◆ EXERCISE AIM ◆
Examine each line of the data. Copy those that contain the string "جهاز".

◆ DATA EXTRACT ◆

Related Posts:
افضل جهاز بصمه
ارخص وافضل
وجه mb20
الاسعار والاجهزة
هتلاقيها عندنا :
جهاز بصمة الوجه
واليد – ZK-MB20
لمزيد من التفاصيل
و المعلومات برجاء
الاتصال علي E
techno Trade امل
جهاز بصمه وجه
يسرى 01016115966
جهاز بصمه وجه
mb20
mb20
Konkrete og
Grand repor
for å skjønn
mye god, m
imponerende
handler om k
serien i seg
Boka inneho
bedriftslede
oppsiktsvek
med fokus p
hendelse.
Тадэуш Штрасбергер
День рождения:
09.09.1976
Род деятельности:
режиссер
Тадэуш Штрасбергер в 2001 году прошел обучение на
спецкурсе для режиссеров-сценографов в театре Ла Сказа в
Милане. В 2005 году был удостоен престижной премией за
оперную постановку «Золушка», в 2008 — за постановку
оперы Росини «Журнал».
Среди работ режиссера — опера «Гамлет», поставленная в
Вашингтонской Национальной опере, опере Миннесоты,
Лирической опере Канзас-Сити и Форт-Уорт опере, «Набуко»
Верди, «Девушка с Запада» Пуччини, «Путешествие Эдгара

◆ ANSWER SECTION ◆
افضل جهاز بصمه
جهاز بصمة الوجه
جهاز بصمه وجه
جهاز بصمه وجه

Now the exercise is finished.